Elle nous pétrifie, cette musique sensuelle et très attachante. Essaouira transe, Mogador chavire. Gnaoua a retrouvé sa partenaire souirie et n'a plus l'intention de desserrer son étreinte. «Alla a Soudane» de Moktar Gania & Gnawa Soul en est la formule magique.
Fils du grand maâlem Boubker, frère de feu Mahmoud et petit-fils du feu gnaoui Ba Massoud, Moktar Gania est (re)devenu une star; les enceintes – aujourd'hui – résonnent au son d'Alla a Soudane. Un son réarrangé avec Yacine Ben Ali et Anouar Ben Brahim, et remixé par le Philadelphien Ben Arsenal qui a su rester fidèle au groove gnaoui.
Dans le dessein de toucher d'autres horizons, Moktar Gania, le regard caché derrière des wayfarer, s'évertue à décloisonner les genres en alliant gnaoua et musiques du monde. Guembri, qraqeb, tama, guitare, clavier, beats et effets permettent à chacun de se donner toutes les libertés et, dans ce cas précis, en toute égalité dans la fraternité gnaouie, soli et impros partagées.
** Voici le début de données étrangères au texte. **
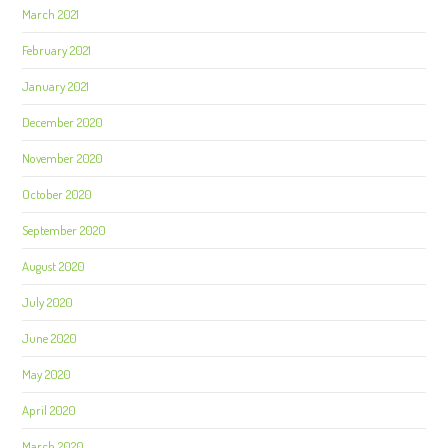
March 2021
February 2021
January 2021
December 2020
November 2020
October 2020
September 2020
August 2020
July 2020
June 2020
May 2020
April 2020
March 2020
C'est dire qu'Essaouira redécouvre avec enthousiasme un genre musical dont elle a contribué à faire la fortune. D'autant qu'une formidable histoire d'amour lie la ville à cette musique insaisissable, cadencée, mélancolique – et répétitive.
La ville a été et demeurera une grande capitale des Gnaouas. Leur rite dans sa forme la plus aboutie est dépisté à Essaouira. A en croire les connaisseurs (et au risque de voir s'étrangler les puristes du Merssaoui et Marrakchi…). Mais ne dites pas que vous l'avez lu dans Finances News. Inventez plutôt une confidence entendue dans la moiteur de Zaouia Sidna Boulal.
«Pour la grande part, les Gnaouas sont les descendants soit de ces esclaves noirs emmenés du Soudan par les sultans saâdiens, soit de cette garde noire qui veillait sur le sultan Moulay Ismaïl et qui s'est dispersée après sa mort à travers villes importantes et ports prospères, ou de ces tirailleurs sénégalais enrôlés par l'armée française à l'époque coloniale. Constituant une confrérie fortement implantée à Marrakech, Essaouira et Casablanca, ils ne disposent pas de temples, à l'exception de la zaouia Sidna Boulal, bâtie par les Gnaouas d'Essaouira, au matin du XXe siècle, sur un terrain offert gracieusement par une famille aisée de la cité bleu azur», écrit Et-Tayeb Houdaïfa.
Forts de cette énorme richesse souirie, Moktar Gania & Gnawa Soul ont eu l'excellente idée de faire revivre cette musique – saga musicale – avec Alla a Soudane, une chanson qui parle de la délivrance et la grâce de Dieu et rend hommage aux quelques tribus africaines : Haoussa, Foulane, Soudane, Bambara.
«A Allah soudan, laâfou (ô Dieu du Sudan délivre-moi) / Allah foulan, laâfou (Dieu de Foulan délivre-moi)… ». Allez-y, écoutez-le ! Et si ce n'est pas suffisant, prolongez votre plaisir, nourrissez votre mélancolie par le clip qui lui a été dédié.